* Task statement *
Copy out each line of the listing that has the word "octobre" in it.

* Records for this task *
# # # # #
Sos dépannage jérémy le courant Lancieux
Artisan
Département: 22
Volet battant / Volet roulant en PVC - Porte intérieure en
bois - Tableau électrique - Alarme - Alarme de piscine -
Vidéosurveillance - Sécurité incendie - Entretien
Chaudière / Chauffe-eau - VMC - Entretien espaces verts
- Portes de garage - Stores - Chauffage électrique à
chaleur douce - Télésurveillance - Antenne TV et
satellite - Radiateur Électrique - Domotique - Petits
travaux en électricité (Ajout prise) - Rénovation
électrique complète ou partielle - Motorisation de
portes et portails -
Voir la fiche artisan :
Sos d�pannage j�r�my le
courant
# # # # #
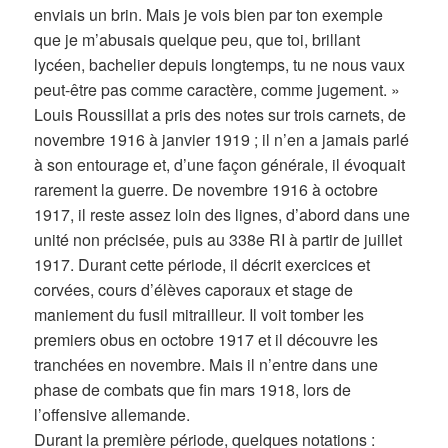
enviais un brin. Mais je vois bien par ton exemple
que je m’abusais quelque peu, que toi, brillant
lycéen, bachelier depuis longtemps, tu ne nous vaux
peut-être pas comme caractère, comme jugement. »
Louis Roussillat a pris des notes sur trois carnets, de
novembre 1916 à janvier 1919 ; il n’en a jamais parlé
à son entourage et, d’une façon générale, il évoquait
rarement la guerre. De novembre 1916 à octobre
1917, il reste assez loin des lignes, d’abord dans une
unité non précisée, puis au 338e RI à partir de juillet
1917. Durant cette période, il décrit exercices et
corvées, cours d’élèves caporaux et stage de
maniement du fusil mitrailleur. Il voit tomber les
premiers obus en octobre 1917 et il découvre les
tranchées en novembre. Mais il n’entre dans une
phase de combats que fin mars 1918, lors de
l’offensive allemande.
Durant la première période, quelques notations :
# # # # #
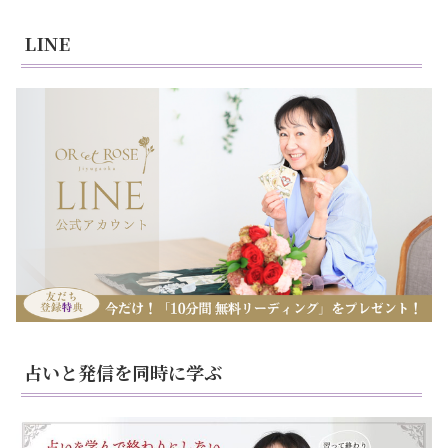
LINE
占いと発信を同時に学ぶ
# # # # #
* Written response *
rarement la guerre. De novembre 1916 à octobre
premiers obus en octobre 1917 et il découvre les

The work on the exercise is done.